WHAT THE TASK REQUIRES: An exact copy of every record, without the pictures, is what should come back.

────────

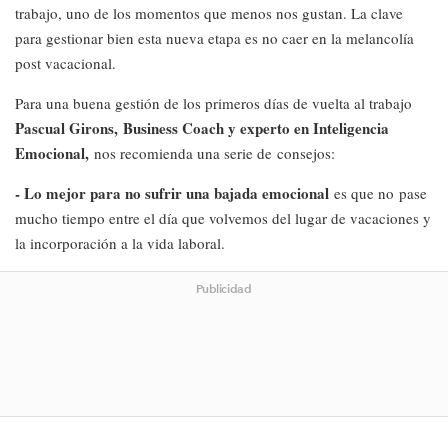
trabajo, uno de los momentos que menos nos gustan. La clave
para gestionar bien esta nueva etapa es no caer en la melancolía
post vacacional.
Para una buena gestión de los primeros días de vuelta al trabajo
Pascual Girons,
Business Coach y experto en Inteligencia
Emocional
,
nos recomienda una serie de consejos:
- Lo mejor para no sufrir una bajada emocional
es que no pase
mucho tiempo entre el día que volvemos del lugar de vacaciones y
la incorporación a la vida laboral.
Publicidad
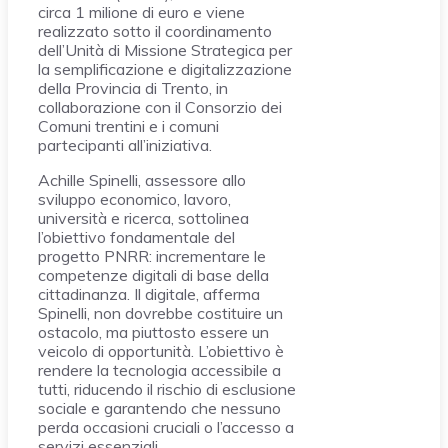
circa 1 milione di euro e viene
realizzato sotto il coordinamento
dell’Unità di Missione Strategica per
la semplificazione e digitalizzazione
della Provincia di Trento, in
collaborazione con il Consorzio dei
Comuni trentini e i comuni
partecipanti all’iniziativa.
Achille Spinelli, assessore allo
sviluppo economico, lavoro,
università e ricerca, sottolinea
l’obiettivo fondamentale del
progetto PNRR: incrementare le
competenze digitali di base della
cittadinanza. Il digitale, afferma
Spinelli, non dovrebbe costituire un
ostacolo, ma piuttosto essere un
veicolo di opportunità. L’obiettivo è
rendere la tecnologia accessibile a
tutti, riducendo il rischio di esclusione
sociale e garantendo che nessuno
perda occasioni cruciali o l’accesso a
servizi essenziali.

────────

EXERCISE ANSWER:
trabajo, uno de los momentos que menos nos gustan. La clave
para gestionar bien esta nueva etapa es no caer en la melancolía
post vacacional.
Para una buena gestión de los primeros días de vuelta al trabajo
Pascual Girons,
Business Coach y experto en Inteligencia
Emocional
,
nos recomienda una serie de consejos:
- Lo mejor para no sufrir una bajada emocional
es que no pase
mucho tiempo entre el día que volvemos del lugar de vacaciones y
la incorporación a la vida laboral.
Publicidad
circa 1 milione di euro e viene
realizzato sotto il coordinamento
dell’Unità di Missione Strategica per
la semplificazione e digitalizzazione
della Provincia di Trento, in
collaborazione con il Consorzio dei
Comuni trentini e i comuni
partecipanti all’iniziativa.
Achille Spinelli, assessore allo
sviluppo economico, lavoro,
università e ricerca, sottolinea
l’obiettivo fondamentale del
progetto PNRR: incrementare le
competenze digitali di base della
cittadinanza. Il digitale, afferma
Spinelli, non dovrebbe costituire un
ostacolo, ma piuttosto essere un
veicolo di opportunità. L’obiettivo è
rendere la tecnologia accessibile a
tutti, riducendo il rischio di esclusione
sociale e garantendo che nessuno
perda occasioni cruciali o l’accesso a
servizi essenziali.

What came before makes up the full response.